**DESCRIPTION OF THE TASK**
Scan the entries for lines with the word "системы", then copy those lines.

**THE DATA**
== Segment start ==

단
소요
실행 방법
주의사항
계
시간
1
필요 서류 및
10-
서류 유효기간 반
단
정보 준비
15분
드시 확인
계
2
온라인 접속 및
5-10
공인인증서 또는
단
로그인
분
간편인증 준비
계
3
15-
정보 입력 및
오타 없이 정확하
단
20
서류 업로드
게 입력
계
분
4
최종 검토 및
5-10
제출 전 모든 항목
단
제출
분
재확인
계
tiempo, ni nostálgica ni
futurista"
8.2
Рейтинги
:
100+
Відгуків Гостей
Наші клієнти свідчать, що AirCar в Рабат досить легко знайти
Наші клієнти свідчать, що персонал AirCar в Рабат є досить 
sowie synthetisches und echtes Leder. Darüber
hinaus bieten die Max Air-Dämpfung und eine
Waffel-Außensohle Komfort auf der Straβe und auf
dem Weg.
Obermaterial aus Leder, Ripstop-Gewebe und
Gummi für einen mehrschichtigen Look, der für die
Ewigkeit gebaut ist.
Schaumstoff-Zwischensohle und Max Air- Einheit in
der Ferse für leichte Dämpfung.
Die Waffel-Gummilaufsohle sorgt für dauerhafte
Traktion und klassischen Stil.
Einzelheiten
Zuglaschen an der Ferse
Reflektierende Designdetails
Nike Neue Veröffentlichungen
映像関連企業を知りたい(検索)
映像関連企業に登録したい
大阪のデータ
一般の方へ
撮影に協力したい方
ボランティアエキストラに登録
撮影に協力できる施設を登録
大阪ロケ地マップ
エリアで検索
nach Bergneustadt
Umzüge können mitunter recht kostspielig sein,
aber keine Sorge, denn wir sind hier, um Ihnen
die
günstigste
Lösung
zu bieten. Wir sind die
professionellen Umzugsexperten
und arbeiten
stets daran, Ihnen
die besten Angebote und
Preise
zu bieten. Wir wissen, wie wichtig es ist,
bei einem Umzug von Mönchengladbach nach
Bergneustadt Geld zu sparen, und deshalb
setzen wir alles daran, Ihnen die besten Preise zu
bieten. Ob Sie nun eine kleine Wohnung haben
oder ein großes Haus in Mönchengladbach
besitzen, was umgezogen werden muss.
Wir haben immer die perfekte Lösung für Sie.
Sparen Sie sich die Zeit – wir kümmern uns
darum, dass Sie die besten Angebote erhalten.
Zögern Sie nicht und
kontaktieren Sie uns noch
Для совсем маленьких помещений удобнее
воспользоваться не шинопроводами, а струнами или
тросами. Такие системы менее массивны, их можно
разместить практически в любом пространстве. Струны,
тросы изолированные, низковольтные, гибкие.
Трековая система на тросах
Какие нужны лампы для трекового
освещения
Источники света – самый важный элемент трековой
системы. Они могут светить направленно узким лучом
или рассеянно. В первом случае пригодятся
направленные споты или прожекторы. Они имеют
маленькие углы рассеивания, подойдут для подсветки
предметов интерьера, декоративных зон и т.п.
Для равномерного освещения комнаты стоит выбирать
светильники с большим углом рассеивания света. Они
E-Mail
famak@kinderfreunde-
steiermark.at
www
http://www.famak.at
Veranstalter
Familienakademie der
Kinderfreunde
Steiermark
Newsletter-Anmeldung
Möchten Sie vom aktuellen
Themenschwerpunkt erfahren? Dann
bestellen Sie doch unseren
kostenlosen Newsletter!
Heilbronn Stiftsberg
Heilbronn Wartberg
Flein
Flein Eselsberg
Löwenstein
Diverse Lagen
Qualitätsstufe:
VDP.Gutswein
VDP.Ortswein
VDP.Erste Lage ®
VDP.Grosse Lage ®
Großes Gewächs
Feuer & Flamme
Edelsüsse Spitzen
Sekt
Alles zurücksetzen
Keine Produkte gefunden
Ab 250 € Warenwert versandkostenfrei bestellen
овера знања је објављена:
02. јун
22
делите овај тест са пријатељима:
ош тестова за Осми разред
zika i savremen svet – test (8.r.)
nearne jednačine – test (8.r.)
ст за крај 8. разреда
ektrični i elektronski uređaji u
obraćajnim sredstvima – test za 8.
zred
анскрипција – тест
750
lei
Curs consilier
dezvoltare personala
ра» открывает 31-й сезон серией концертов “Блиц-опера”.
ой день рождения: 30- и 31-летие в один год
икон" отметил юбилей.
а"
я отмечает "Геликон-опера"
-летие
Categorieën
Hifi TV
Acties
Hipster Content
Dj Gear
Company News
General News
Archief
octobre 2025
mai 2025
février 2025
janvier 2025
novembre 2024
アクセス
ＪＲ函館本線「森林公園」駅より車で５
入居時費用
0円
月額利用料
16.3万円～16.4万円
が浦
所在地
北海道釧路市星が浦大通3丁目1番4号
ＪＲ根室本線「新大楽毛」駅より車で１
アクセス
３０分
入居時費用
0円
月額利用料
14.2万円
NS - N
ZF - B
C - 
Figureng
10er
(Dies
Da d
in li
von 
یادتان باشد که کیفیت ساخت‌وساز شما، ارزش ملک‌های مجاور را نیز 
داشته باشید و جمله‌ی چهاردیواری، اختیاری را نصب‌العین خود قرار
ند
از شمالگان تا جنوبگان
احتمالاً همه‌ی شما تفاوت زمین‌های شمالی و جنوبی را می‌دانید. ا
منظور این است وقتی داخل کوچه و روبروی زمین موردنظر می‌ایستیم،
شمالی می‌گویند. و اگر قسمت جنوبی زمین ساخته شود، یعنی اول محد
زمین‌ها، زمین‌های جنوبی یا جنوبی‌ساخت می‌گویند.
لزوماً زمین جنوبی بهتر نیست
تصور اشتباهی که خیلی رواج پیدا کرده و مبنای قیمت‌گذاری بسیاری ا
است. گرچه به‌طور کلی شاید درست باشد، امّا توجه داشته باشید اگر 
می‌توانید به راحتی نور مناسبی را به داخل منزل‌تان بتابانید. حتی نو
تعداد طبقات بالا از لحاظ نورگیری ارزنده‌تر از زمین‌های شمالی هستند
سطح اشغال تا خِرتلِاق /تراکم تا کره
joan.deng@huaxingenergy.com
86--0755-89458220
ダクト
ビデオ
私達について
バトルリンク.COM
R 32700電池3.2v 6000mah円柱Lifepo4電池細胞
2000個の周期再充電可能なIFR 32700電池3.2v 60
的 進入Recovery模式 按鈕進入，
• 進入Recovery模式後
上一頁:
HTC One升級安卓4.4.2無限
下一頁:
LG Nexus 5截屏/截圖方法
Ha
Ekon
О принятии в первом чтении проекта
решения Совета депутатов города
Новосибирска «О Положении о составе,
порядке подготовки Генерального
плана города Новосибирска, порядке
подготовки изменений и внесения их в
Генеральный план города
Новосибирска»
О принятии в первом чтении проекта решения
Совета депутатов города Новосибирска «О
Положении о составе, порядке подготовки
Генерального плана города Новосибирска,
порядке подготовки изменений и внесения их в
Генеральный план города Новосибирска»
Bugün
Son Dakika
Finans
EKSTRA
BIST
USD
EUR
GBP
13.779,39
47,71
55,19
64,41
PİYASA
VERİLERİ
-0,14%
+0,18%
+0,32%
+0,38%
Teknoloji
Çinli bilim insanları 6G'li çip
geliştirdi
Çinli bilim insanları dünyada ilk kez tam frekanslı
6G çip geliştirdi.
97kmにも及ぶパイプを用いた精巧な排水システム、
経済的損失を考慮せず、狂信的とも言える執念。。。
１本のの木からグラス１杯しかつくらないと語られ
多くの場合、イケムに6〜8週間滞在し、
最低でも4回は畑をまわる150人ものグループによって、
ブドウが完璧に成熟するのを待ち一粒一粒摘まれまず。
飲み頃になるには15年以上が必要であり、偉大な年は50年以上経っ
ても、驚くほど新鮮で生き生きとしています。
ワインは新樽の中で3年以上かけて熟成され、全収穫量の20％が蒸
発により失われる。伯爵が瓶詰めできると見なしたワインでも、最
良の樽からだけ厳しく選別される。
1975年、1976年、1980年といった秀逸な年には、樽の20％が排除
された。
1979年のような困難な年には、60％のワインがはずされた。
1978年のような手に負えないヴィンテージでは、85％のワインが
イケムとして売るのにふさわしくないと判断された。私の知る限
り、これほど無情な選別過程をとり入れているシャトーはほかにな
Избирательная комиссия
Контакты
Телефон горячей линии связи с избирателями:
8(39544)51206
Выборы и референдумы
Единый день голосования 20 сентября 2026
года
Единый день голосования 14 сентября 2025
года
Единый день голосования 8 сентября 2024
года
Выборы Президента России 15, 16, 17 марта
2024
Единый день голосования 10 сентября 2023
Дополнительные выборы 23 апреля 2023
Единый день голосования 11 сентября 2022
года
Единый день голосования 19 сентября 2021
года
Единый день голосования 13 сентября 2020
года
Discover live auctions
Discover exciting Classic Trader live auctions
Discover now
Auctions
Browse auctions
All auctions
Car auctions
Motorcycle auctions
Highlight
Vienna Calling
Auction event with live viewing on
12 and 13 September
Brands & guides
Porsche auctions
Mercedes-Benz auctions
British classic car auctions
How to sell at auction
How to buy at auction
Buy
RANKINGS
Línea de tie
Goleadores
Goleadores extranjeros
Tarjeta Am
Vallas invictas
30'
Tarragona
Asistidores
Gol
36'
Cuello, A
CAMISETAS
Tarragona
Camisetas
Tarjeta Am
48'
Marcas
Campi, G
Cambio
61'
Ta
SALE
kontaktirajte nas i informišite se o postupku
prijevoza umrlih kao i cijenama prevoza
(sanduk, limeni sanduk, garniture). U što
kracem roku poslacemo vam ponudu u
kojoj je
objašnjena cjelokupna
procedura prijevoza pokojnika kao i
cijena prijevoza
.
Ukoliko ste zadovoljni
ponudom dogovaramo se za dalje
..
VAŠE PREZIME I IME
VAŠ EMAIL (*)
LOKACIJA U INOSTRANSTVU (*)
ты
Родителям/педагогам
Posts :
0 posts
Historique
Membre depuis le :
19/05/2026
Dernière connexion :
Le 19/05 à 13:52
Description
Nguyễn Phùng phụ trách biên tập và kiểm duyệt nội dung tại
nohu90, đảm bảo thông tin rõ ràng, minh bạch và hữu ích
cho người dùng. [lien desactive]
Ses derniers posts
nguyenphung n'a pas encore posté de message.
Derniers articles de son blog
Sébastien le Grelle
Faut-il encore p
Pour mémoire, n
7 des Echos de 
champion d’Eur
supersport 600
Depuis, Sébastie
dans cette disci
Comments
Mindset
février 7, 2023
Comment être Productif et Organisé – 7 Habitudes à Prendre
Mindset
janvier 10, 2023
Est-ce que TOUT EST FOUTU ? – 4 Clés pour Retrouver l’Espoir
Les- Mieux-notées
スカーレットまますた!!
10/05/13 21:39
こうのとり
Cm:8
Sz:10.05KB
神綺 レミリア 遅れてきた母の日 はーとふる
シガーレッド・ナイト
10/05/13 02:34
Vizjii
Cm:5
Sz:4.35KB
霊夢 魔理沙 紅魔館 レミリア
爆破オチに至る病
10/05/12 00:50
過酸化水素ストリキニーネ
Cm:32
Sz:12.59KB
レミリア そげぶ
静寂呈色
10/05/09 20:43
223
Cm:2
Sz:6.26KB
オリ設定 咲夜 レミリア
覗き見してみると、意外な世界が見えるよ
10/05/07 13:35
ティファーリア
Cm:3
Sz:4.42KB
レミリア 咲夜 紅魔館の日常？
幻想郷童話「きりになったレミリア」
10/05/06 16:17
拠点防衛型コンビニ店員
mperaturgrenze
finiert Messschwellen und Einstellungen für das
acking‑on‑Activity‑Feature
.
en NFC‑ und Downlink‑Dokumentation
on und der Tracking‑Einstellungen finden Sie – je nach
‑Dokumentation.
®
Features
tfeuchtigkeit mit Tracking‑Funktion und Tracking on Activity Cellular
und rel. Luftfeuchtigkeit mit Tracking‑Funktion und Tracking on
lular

== Segment end ==

**COMPLETED TASK**
тросами. Такие системы менее массивны, их можно
системы. Они могут светить направленно узким лучом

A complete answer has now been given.